Издав фырканье, я дёрнула ручку и первой зашла в кампус, не ожидая и не желая, чтобы эта троица вышагивала за мной, но три пары ног стучали по плитке за спиной, заполняя эхом пустые стены. Благо, что никто не увидит меня в этой компании, потому что все разъехались по домам на каникулы. Открыв дверь в комнату, где, как и в последний раз было чисто, я мысленно порадовалась тому, что не услышу любимые нотации мамы. Не зная, что делать дальше, я просто скинула пальто на стул, искоса взглянув на лица родителей, которые выражали открытое отвращение к комнате, которую я когда-то делила с Сам, и которая оставила рамку с нашей общей фотографией. Проглотив ком из слёз, я уперлась глазами в фотографию, где Саманта показывала язык, повесив на плечо Полли руку и склонив к ней голову, вторая же в свойственной ей манере скрестила руки под грудью и попыталась выдавить улыбку; Мария крепко обхватив мою шею, сделала губы бантиком, вместе с ней это сделала я, а за нами Оливер и Алан, оба они широко улыбаются, пока первый обнимает моего лучшего друга за плечи и показывает средний палец. Тело задрожало, а первая слеза сбежала по щеке, но я тут же её смахнула, чтобы никто не видел то, как сломила меня смерть Алана. Как же долго мы делали это фото, но даже оно получилось немного смазанным, потому что после снимка, телефон упал на землю. Нам было так весело и хорошо вместе. На кадр смотрела не только я, искоса я успела заметить, что Арчер рассматривает каждого на снимке. В эту секунду в комнату, как по зову сердца ввалился Оливер. Увидев сей сбор в моей комнате, он успел только открыть рот и обвести взглядом присутствующих.
– Не знал, что ты раздвигаешь ноги сразу перед несколькими, – лениво цокнул отец.
Рот Оли был готов порваться, но он стукнул зубами, плотно сжав челюсть. От пошлого Оливера, который вечно подкатывает ко мне свои яйца – не осталось и следа.
– Мы можем поговорить? – обратился ко мне друг, явно с трудом сдерживая едкие замечания в сторону отца, который желал их услышать.

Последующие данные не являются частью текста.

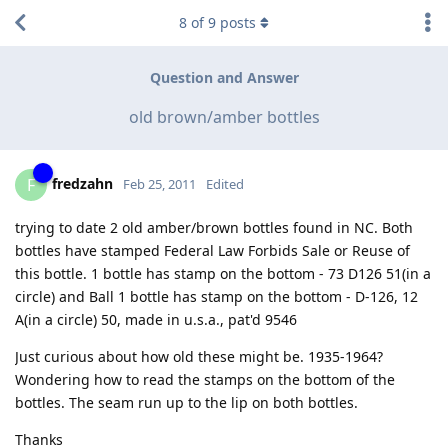
8
of
9
posts
Question and Answer
old brown/amber bottles
fredzahn
F
Feb 25, 2011
Edited
trying to date 2 old amber/brown bottles found in NC. Both
bottles have stamped Federal Law Forbids Sale or Reuse of
this bottle. 1 bottle has stamp on the bottom - 73 D126 51(in a
circle) and Ball 1 bottle has stamp on the bottom - D-126, 12
A(in a circle) 50, made in u.s.a., pat'd 9546
Just curious about how old these might be. 1935-1964?
Wondering how to read the stamps on the bottom of the
bottles. The seam run up to the lip on both bottles.
Thanks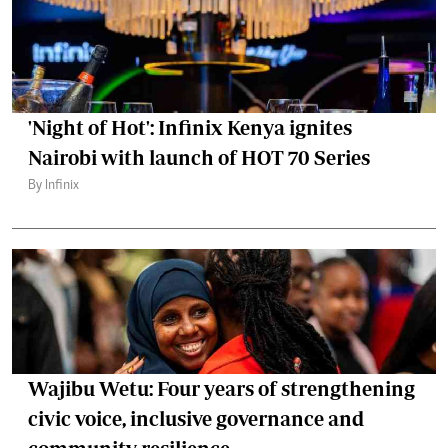
'Night of Hot': Infinix Kenya ignites
Nairobi with launch of HOT 70 Series
By Infinix
Wajibu Wetu: Four years of strengthening
civic voice, inclusive governance and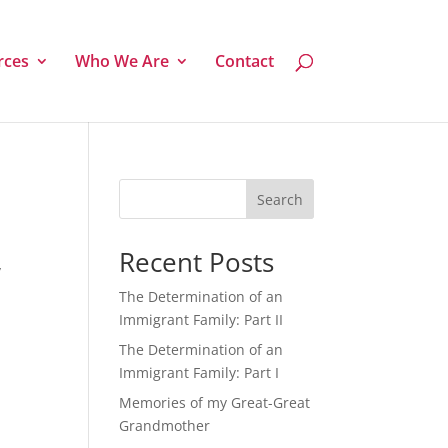
rces
Who We Are
Contact
Search
Recent Posts
y
The Determination of an
Immigrant Family: Part II
The Determination of an
Immigrant Family: Part I
Memories of my Great-Great
Grandmother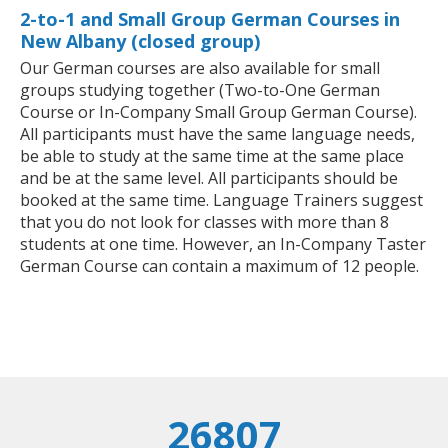
2-to-1 and Small Group German Courses in
New Albany (closed group)
Our German courses are also available for small
groups studying together (Two-to-One German
Course or In-Company Small Group German Course).
All participants must have the same language needs,
be able to study at the same time at the same place
and be at the same level. All participants should be
booked at the same time. Language Trainers suggest
that you do not look for classes with more than 8
students at one time. However, an In-Company Taster
German Course can contain a maximum of 12 people.
26807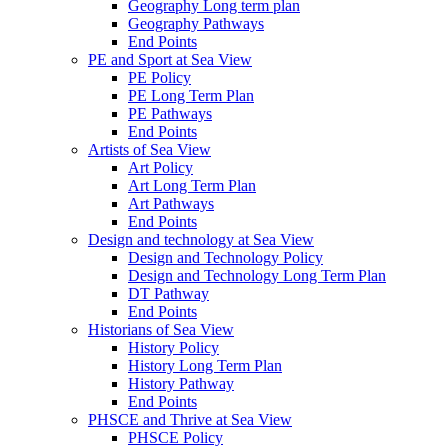
Geography Long term plan
Geography Pathways
End Points
PE and Sport at Sea View
PE Policy
PE Long Term Plan
PE Pathways
End Points
Artists of Sea View
Art Policy
Art Long Term Plan
Art Pathways
End Points
Design and technology at Sea View
Design and Technology Policy
Design and Technology Long Term Plan
DT Pathway
End Points
Historians of Sea View
History Policy
History Long Term Plan
History Pathway
End Points
PHSCE and Thrive at Sea View
PHSCE Policy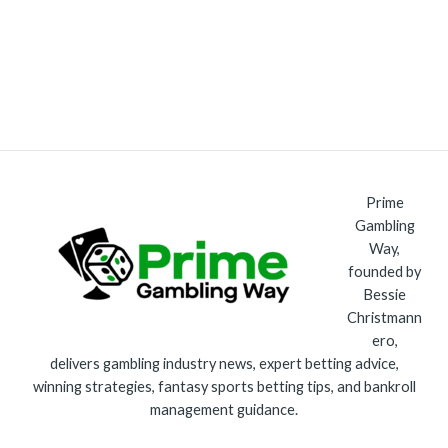
Prime
Gambling
Way,
founded by
Bessie
Christmann
ero,
delivers gambling industry news, expert betting advice,
winning strategies, fantasy sports betting tips, and bankroll
management guidance.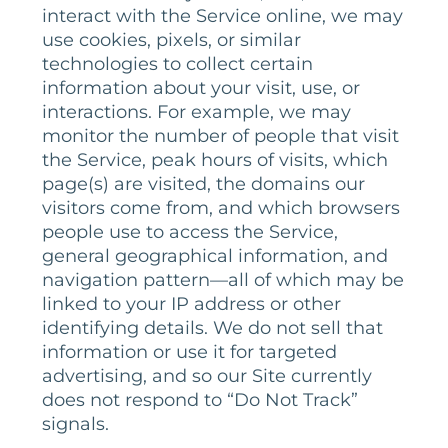
interact with the Service online, we may
use cookies, pixels, or similar
technologies to collect certain
information about your visit, use, or
interactions. For example, we may
monitor the number of people that visit
the Service, peak hours of visits, which
page(s) are visited, the domains our
visitors come from, and which browsers
people use to access the Service,
general geographical information, and
navigation pattern—all of which may be
linked to your IP address or other
identifying details. We do not sell that
information or use it for targeted
advertising, and so our Site currently
does not respond to “Do Not Track”
signals.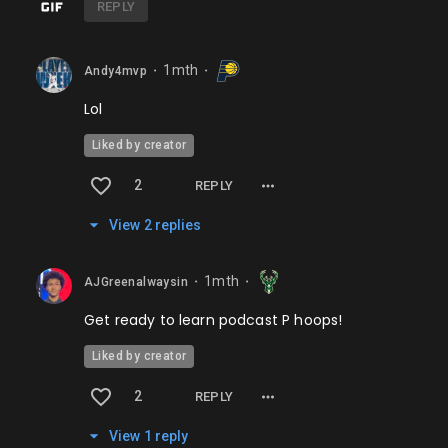
REPLY
1mth
Andy4mvp
⬤
⬤
Lol
Liked by creator
2
REPLY
View
2
repl
ies
1mth
AJGreenalwaysin
⬤
⬤
Get ready to learn podcast P hoops!
Liked by creator
2
REPLY
View
1
repl
y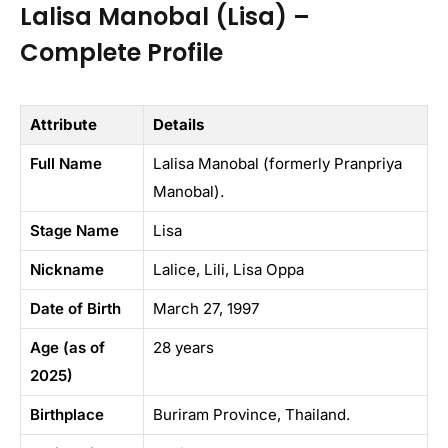
Lalisa Manobal (Lisa) –
Complete Profile
Attribute
Details
Full Name
Lalisa Manobal (formerly Pranpriya
Manobal).
Stage Name
Lisa
Nickname
Lalice, Lili, Lisa Oppa
Date of Birth
March 27, 1997
Age (as of
28 years
2025)
Birthplace
Buriram Province, Thailand.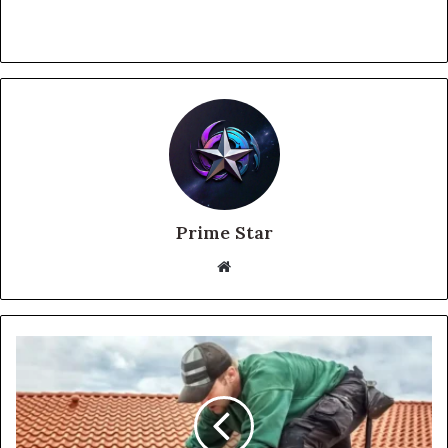
Prime Star
Website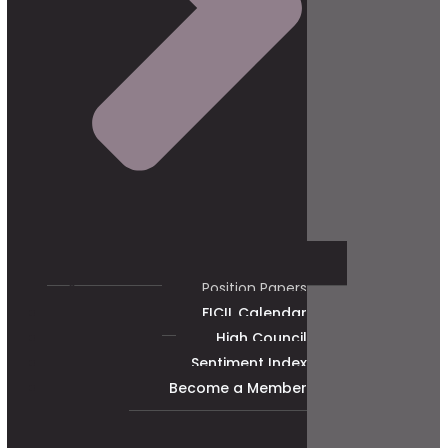
Position Papers
FICIL Calendar
High Council
Sentiment Index
Become a Member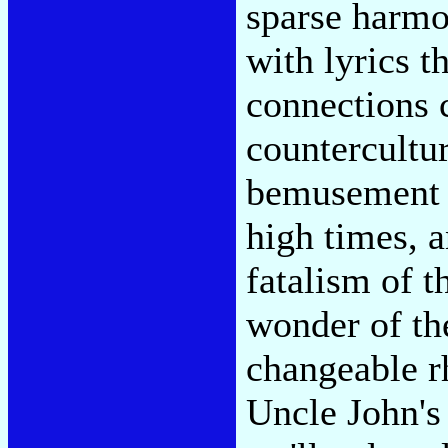
sparse harmo
with lyrics t
connections 
countercultur
bemusement i
high times, a
fatalism of t
wonder of th
changeable r
Uncle John's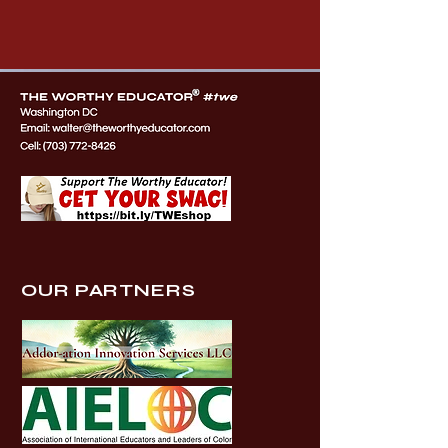
OUR PARTNERS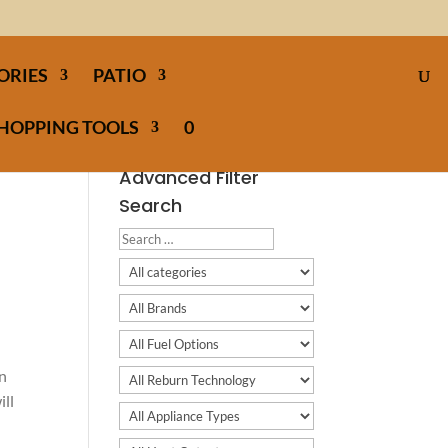
ORIES
PATIO
HOPPING TOOLS
0
Advanced Filter
Search
en
ill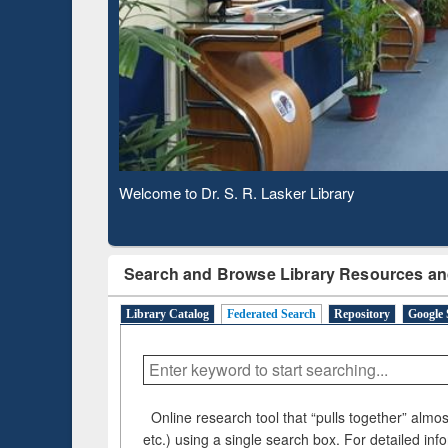
Based 
Observing National Library Day 2020
Search and Browse Library Resources an
Library Catalog
Federated Search
Repository
Google 
Online research tool that “pulls together” almost
etc.) using a single search box. For detailed inf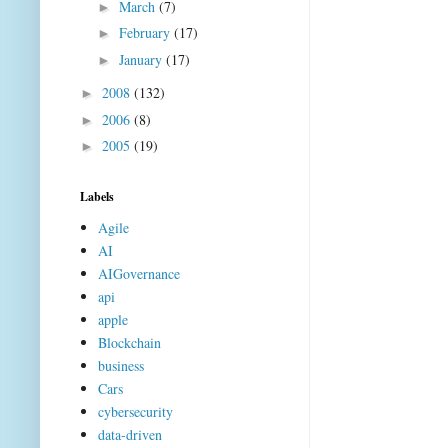
March
(7)
►
February
(17)
►
January
(17)
►
2008
(132)
►
2006
(8)
►
2005
(19)
►
Labels
Agile
AI
AIGovernance
api
apple
Blockchain
business
Cars
cybersecurity
data-driven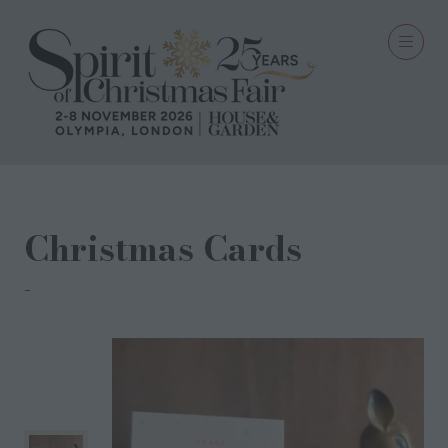
Christmas Cards
Petra Boase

Молча кивнув, я сделала несколько шагов в сторону двери, как пальцы отца впились в моё плечо, а глаза пуговицы втоптали меня в землю.
– Твой очередной дружок подождёт своей очереди, – скалился отец.
– Эй, ты, – позвал его Оливер, удивляя тоном и выбранным обращением Арчера и маму, отец же лениво повернул голову в его сторону, словно получил желаемое.
– Эй, ты? – цокнул отец, рассматривая Оли с ног до головы, – мальчик, попроси маму приготовить тебе обед в школу.
– Ха—ха—ха, обосраться можно, оказывается, эта чопорная морда шутить умеет, дайте ему приз лучшего комика и пусть он валит, – с насмешкой, язвил друг, чему улыбнулась даже я, так с ним ещё никто не разговаривал. Желание отсалютовать Оли пять – было бы хорошей идеей, но я сдержалась, а его лицо полностью сменилось на непроницаемое, – я положил свой большой член на тебя и то, что ты решил поговорить с ней первым. Да, ты не ослышался, большой, и когда я говорю большой, я имею в виду очень большой. Наш общий лучший друг умер, и сейчас именно я поговорю с ней, и только потом позволю это сделать тебе, и то, если мы не решим свалить отсюда.
Сдерживая улыбку, потому что лицо отца стало пунцовым, я сбросила его руку и закрыла за спиной дверь.
– Лучше бы ты была сиротой, – фыркнул Оли.
– Мне бы хотелось того же.
– Грейс… Алан, он был нашим общим другом и ты не должна винить себя, – вздохнул он, – мы можем собраться вечером и просто вспомнить его?
– Да, – тут же кивнула я, потому что знаю, как медленно, но верно меня будет убивать одиночество и воспоминания.
– И.. в общем, если Диего будет с тобой, то никто не против.
– Ладно.
– Тогда, созвонимся в семь и договоримся о месте.
– Хорошо.
Оливер уже сделал несколько шагов в сторону, как тут же вернулся назад, крепко сжав меня в своих объятиях, где я смогла расслабиться и обнять его в ответ. Я никогда не позволяла ему делать это, но сейчас сама была готова кинуться к нему на шею, потому что он остался рядом. Да, он рядом, несмотря на то, что произошло с Аланом. Я вижу, как ему тоже плохо и как не хватает Алана, но Оливер крепкий орешек, он держится, в то время как моя плотина разваливается.
– Увидимся вечером.
Оставив быстрый поцелуй на моей макушке, он направился вглубь кампуса, а я выдохнула, повернув ручку и войдя на порог комнаты. Как только глаза зацепились за отца, который стоял возле стола, где теперь уже не было рамки, ярость вновь заставила кровь закипеть.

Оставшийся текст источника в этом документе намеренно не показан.